Potentially running afoul of the mRNA vaccines' most outspoken champions, like Dr. Anthony Fauci, Wen claimed that public health officials must be up front that the coronavirus vaccine is not equivalent to far more effective real vaccines, such as those used to treat polio or measles.
"Young, healthy people, most of whom already had covid, are very unlikely to become severely ill, and there is little, if any, lasting difference between the vaccinated and unvaccinated people’s likelihood of infecting others," wrote Wen.
In another shibboleth-violating op-ed published Dec. 18, Wen stated, "Abundant research shows natural immunity conveys excellent protection against covid. One Centers for Disease Control and Prevention study found that vaccinated people who never had covid were at least three times as likely to be infected as unvaccinated people with prior infection."
She also cited a Lancet study that found "that those who were vaccinated but never had covid were four times as likely to have severe illness resulting in hospitalization or death compared to the unvaccinated who recovered from it."
The piece points out that an Israeli study published in the "New England Journal of Medicine" compared a group of vaccinated people who had never had COVID-19 and a group of people who had not been vaccinated but had been previously infected with COVID-19.
It turns out that the first group had "twice the number of infections as the second" just two months after their shots, and after six months, the "first group's infection rate was nearly three times higher than the second's."
Although Wen had previously supported vaccinating children, she cited CDC analysis indicating that over 90% of adolescents have contracted the virus, meaning they likely benefit from the natural immunity touted earlier in the piece.
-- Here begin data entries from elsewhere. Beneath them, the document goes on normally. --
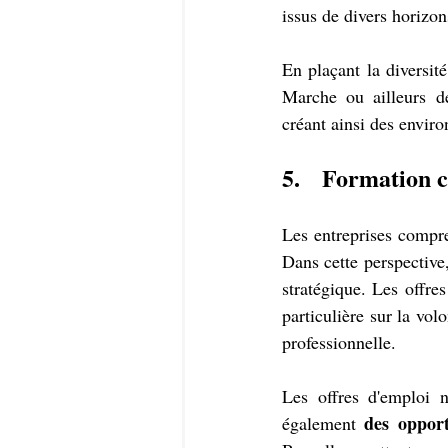
issus de divers horizon
En plaçant la diversité
Marche ou ailleurs dé
créant ainsi des envir
5.   Formation 
Les entreprises compre
Dans cette perspective
stratégique. Les offre
particulière sur la vol
professionnelle.
Les offres d'emploi n
des opport
également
After questioning the utility and good of vaccine mandates, Wen highlighted the dangers they pose — which were previously unacknowledgeable on social media.
Wen referenced two sets of statistics, one from the CDC and the second from a Canadian database; the first showing that there are 39 myocarditis cases per million second doses among males 18 to 24 and the second showing that there are 22 cases for every 100,000 doses for men ages 18 to 29.
About-face and backlash
Wen has ostensibly come a long way in her thinking in a short period of time.
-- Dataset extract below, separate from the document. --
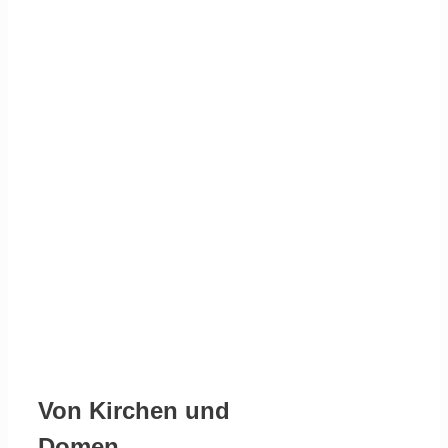
Von Kirchen und
Domen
In July 2021, Wen spoke to Democracy Now! bemoaning vaccine hesitancy and claiming that "we know that we can't trust the unvaccinated."
When the Delta variant turned up, Wen told CNN that "it needs to be hard for people to remain unvaccinated."
The health policy professor suggested to CNN's Chris Cuomo that societal reopening must be tied to vaccination status.
She said, "We need to start looking at the choice to remain unvaccinated the same as we look at driving while intoxicated. ... You have the option to not get vaccinated if you want, but then you can't go out in public."
Wen also stressed that mobility rights and other human liberties should be tied to vaccination status.
"There are privileges associated with being an American. That if you wish to have these privileges, you need to get vaccinated. Travel, and having the right to travel in our state, it’s not a constitutional right as far as I know to board a plane," she told CNN on another occasion.
In response to Wen's recent op-eds, New York art dealer Eli Klein expressed his surprise that the "Washington Post finally published the truth about natural immunity."
Joel Petlin, superintendent of the Kiryas Joel School District, tweeted, "The media coverage of COVID-19 research on natural immunity has evolved from being banned on Twitter to being embraced by the same *experts* who applauded the original bans. The only thing missing is the apologies and the commitment to not repeat the outrageous past mistakes."
Revolver News suggested that Wen's admissions are "too little too late. Dr. Wen and her ilk conspired with the FBI and Big Tech to suppress these very facts that we needed to make sound decisions about how to respond to a novel pathogen. Their totalitarian streak cost us our freedom of movement, freedom of association, and our bodily autonomy."